Je lus un jour, dans un feuilleton du Journal des Débats[298] signé de M. Philarète Chasles:

[298] 23 oct. 1844.

«Beaucoup de cœurs sensibles se révolteront si j'ose leur dire que Marie Stuart n'a jamais fait que de très mauvais vers, et que ce petit couplet tant répété:

Adieu, plaisant pays de France,
O ma patrie
La plus chérie! etc.,

n'est qu'une mystification de journaliste, avouée par le journaliste Querlon, et néanmoins reproduite à satiété, dans des torrents de larmes et d'encre sortis de plumes bien taillées et sentimentales. Querlon a imprimé l'aveu de sa faute, et néanmoins dictionnaires et biographies, bibliographies, albums, notices, et le reste, ont reproduit fidèlement la légende; elle est encore écrite et imprimée dans la Biographie universelle de MM. Michaud. Mais la vérité vaut-elle la peine qu'on la dise? Plusieurs pensent que non, je crois que oui, j'ai tort peut-être.»

Je ne suis pas de ceux que la vérité effraye; aussi les lignes de M. Ph. Chasles ne firent-elles que me mettre en goût. Sans désemparer, je me lançai à la recherche des preuves de ce qu'il venait de m'apprendre.

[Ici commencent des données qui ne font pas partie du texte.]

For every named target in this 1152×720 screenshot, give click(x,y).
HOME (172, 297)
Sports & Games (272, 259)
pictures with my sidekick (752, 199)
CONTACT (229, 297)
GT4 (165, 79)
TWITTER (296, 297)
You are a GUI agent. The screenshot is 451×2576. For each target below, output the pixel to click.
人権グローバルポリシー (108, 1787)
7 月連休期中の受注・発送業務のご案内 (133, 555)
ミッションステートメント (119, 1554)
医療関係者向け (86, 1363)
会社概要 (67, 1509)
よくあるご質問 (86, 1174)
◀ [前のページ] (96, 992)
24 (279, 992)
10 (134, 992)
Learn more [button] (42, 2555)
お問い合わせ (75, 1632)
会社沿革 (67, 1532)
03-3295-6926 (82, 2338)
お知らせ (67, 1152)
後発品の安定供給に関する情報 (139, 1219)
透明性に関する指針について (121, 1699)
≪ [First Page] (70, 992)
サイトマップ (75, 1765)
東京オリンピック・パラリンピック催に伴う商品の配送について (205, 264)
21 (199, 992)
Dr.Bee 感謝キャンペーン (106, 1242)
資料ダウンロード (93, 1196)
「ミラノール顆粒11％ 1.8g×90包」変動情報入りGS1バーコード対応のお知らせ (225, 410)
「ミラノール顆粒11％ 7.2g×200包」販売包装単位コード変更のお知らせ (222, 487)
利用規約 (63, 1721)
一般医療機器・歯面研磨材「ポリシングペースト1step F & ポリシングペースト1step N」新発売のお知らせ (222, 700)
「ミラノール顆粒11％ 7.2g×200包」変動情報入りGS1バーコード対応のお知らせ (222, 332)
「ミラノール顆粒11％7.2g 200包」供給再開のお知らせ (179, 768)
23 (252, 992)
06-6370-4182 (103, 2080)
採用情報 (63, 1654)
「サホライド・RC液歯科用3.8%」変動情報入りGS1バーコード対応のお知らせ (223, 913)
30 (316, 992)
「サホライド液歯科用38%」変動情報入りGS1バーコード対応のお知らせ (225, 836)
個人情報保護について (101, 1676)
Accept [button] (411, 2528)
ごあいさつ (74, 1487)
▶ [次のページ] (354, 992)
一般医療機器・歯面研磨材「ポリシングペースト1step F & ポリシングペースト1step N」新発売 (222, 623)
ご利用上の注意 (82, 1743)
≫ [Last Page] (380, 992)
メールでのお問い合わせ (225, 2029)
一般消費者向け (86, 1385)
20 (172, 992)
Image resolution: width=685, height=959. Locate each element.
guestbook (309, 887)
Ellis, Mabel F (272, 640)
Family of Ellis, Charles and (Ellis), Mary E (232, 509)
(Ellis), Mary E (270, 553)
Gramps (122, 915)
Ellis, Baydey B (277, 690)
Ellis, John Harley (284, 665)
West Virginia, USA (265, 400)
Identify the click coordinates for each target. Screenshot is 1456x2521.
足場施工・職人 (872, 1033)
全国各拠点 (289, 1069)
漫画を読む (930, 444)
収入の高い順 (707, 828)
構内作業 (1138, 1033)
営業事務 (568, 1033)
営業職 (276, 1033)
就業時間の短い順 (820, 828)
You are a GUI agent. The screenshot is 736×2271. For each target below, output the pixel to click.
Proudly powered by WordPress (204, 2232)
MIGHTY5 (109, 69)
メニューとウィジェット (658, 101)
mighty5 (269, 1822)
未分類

J'y étais d'autant plus porté, que la chanson de Marie Stuart, imprimée, pour la première fois, en 1765, dans cette Anthologie[299] en trois volumes dont Monet avait fait les frais, dont ce même Meusnier de Querlon avait écrit l'introduction, m'avait toujours semblé un peu suspecte. La mention banale: tirée du manuscrit de Buckingham, ne me rassurait pas du tout. Ce que je savais d'ailleurs des habitudes de Querlon, qui prenait volontiers plaisir à ces sortes de mystifications littéraires; ce que je connaissais de son petit livre publié à Magdebourg, en 1761, les Innocentes Impostures, ou Opuscules de M.***, n'était pas fait pour me donner plus de confiance.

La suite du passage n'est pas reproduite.